Next-generation polymer nanofibers: from electrified jets to hybrid optoelectronics

The NANO-JETS project had as final objective the use of active polymer nanofibers to realize cavity-free lasers. This goal was fully achieved through the accomplishment of a high number of scientific and technological results, which went well beyond the state of the art of organic and composite nanomaterials. The process of electrospinning, which is based on stretching polymer solutions by intense applied electric fields, was critically developed to produce various new species of active nanofibers. Examples of obtained fibrous materials included systems based on conjugated polymers, nanocrystals and light-emitting dyes used as dopants, molecular complexes, carbon nanotubes, fullerenes, two-dimensional materials, and piezoelectric compounds. The process for realizing nanofibers was modelled, which led to the release of JETSPIN, a specific-purpose open-source software which has been made publicly available.

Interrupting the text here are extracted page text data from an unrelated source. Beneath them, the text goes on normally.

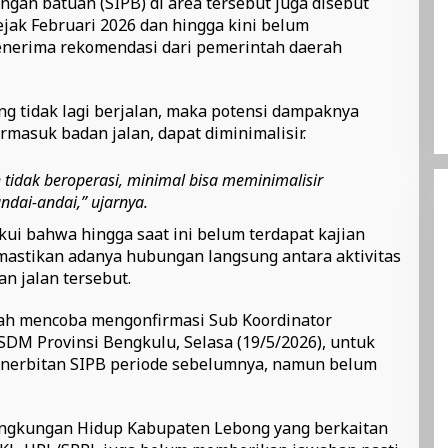
angan batuan (SIPB) di area tersebut juga disebut
ejak Februari 2026 dan hingga kini belum
nerima rekomendasi dari pemerintah daerah
bang tidak lagi berjalan, maka potensi dampaknya
ermasuk badan jalan, dapat diminimalisir.
tidak beroperasi, minimal bisa meminimalisir
ndai-andai,” ujarnya.
ui bahwa hingga saat ini belum terdapat kajian
emastikan adanya hubungan langsung antara aktivitas
n jalan tersebut.
lah mencoba mengonfirmasi Sub Koordinator
DM Provinsi Bengkulu, Selasa (19/5/2026), untuk
enerbitan SIPB periode sebelumnya, namun belum
Lingkungan Hidup Kabupaten Lebong yang berkaitan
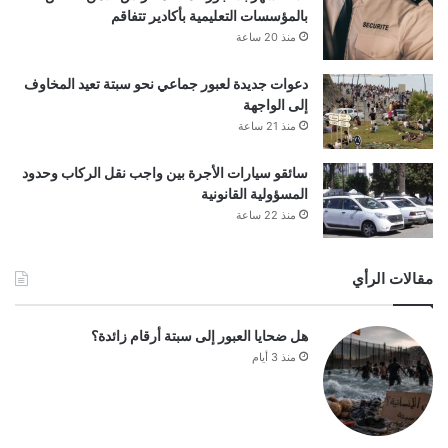
بالمؤسسات التعليمية بأكادير تتفاقم
منذ 20 ساعة
دعوات جديدة لعبور جماعي نحو سبتة تعيد المخاوف
إلى الواجهة
منذ 21 ساعة
سائقو سيارات الأجرة بين واجب نقل الركاب وحدود
المسؤولية القانونية
منذ 22 ساعة
مقالات الرأي
هل ضحايا العبور إلى سبتة أرقام زائدة؟
منذ 3 أيام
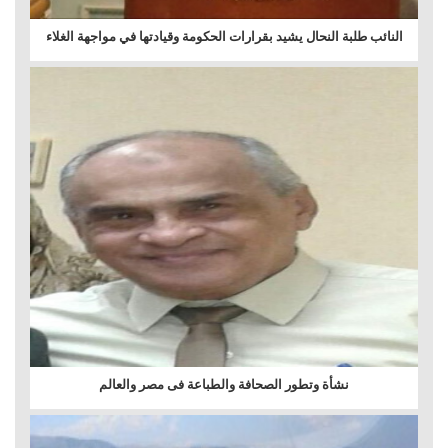
النائب طلبة النحال يشيد بقرارات الحكومة وقيادتها في مواجهة الغلاء
نشأة وتطور الصحافة والطباعة فى مصر والعالم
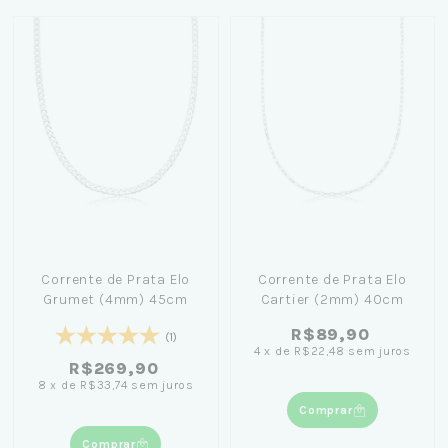
Corrente de Prata Elo
Corrente de Prata Elo
Grumet (4mm) 45cm
Cartier (2mm) 40cm
R$89,90
(1)
4
x
de
R$22,48
sem juros
R$269,90
8
x
de
R$33,74
sem juros
Comprar
Comprar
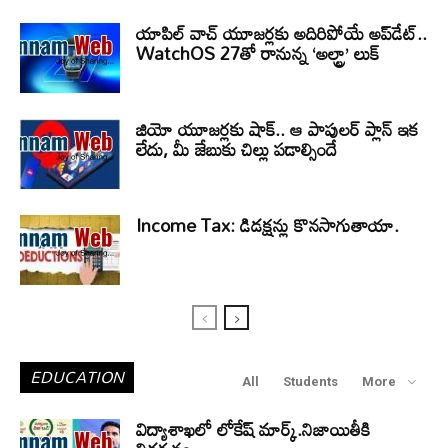
యాపిల్ వాచ్ యూజర్లకు అదిరిపోయే అప్‌డేట్..
WatchOS 27తో రానున్న ‘అల్ట్రా’ లుక్
జియో యూజర్లకు షాక్.. ఆ పాపులర్ ప్లాన్ ఇక
లేదు, మీ జేబుకు చిల్లు పడాల్సిందే
Income Tax: డిడక్షన్లు కొనసాగుతాయా.
EDUCATION
All
Students
More
విద్యాశాఖలో లోకేష్ మార్క్.నిజాయితీకి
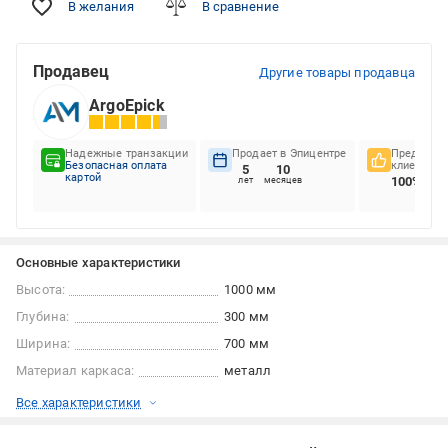
В желания
В сравнение
Продавец
Другие товары продавца
ArgoEpick
Надежные транзакции
Продает в Эпицентре
Предпочте
Безопасная оплата
клиентов
5
10
картой
100%
лет
месяцев
Основные характеристики
Высота:
1000 мм
Глубина:
300 мм
Ширина:
700 мм
Материал каркаса:
металл
Все характеристики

Furthermore, jets generated during electrospinning were imaged at 10,000 frames per second, studying the instabilities affecting the process while aiming to obtain more finely controllable fibers. Electrospinning under controlled atmosphere was also implemented to realize more reliable and stable light-emitting organic materials. The stimulated emission, the optical gain in the ultraviolet, visible, and near-infrared spectral range, and the transport of light in the fibrous systems (i.e. from individual polymer filaments to complex networks), were studied, leading to the discovery of several unconventional properties. Finally, lasers based on networks of nanofibers were realized by a variety of configurations, and studied in their fundamental features as well as in their device characteristics. These light-emitting nanofibers were so demonstrated to be a highly versatile, effective and smart class of materials for nanophotonics and energy harvesting technologies, and an excellent platform for highlighting new optical and electronic phenomena at nanoscale.